## [EXERCISE OBJECTIVE]
Which lines below contain "розрізі"? Copy every one of them.

## [DATA FOR THIS TASK]
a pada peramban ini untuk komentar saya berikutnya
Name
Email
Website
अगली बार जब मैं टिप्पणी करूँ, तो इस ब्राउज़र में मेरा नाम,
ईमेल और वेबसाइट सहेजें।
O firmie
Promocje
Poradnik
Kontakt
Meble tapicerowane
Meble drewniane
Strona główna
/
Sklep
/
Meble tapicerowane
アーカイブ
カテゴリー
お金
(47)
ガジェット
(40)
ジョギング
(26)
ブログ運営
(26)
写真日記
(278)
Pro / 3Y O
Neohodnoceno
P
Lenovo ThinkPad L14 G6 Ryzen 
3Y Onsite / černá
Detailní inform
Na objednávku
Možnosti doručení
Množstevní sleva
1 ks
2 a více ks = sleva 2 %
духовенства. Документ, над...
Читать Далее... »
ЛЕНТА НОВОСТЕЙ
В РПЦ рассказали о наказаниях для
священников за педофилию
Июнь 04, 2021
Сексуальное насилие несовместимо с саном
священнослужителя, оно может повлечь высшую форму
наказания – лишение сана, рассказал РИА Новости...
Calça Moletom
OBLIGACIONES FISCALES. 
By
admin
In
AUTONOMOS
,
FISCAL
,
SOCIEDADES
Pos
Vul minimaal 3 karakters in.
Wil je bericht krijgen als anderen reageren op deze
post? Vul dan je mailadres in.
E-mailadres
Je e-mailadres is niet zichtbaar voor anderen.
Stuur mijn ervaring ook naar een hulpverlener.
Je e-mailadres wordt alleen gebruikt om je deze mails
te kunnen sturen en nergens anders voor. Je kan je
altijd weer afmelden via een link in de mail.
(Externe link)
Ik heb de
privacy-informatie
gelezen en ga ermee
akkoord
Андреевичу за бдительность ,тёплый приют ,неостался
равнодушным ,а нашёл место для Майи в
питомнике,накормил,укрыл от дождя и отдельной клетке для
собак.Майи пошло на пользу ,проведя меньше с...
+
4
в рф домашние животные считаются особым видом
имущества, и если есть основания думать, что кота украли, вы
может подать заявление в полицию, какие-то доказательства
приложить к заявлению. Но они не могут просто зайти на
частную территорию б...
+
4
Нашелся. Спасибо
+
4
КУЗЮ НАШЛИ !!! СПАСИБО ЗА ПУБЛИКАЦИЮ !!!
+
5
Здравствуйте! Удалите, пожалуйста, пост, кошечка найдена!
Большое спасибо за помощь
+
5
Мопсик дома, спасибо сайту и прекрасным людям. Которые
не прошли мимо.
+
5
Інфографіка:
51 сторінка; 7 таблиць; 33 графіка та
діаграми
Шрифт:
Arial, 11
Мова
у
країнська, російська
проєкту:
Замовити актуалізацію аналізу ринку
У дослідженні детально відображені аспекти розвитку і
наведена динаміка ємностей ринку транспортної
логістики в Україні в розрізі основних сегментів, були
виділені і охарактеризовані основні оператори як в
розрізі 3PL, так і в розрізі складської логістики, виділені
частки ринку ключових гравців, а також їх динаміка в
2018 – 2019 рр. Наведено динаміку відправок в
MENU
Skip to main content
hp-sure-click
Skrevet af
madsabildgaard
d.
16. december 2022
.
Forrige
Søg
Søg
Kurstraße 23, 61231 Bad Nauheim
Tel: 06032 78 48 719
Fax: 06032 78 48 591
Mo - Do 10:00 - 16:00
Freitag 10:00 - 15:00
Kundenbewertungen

## [WRITTEN SOLUTION]
логістики в Україні в розрізі основних сегментів, були
розрізі 3PL, так і в розрізі складської логістики, виділені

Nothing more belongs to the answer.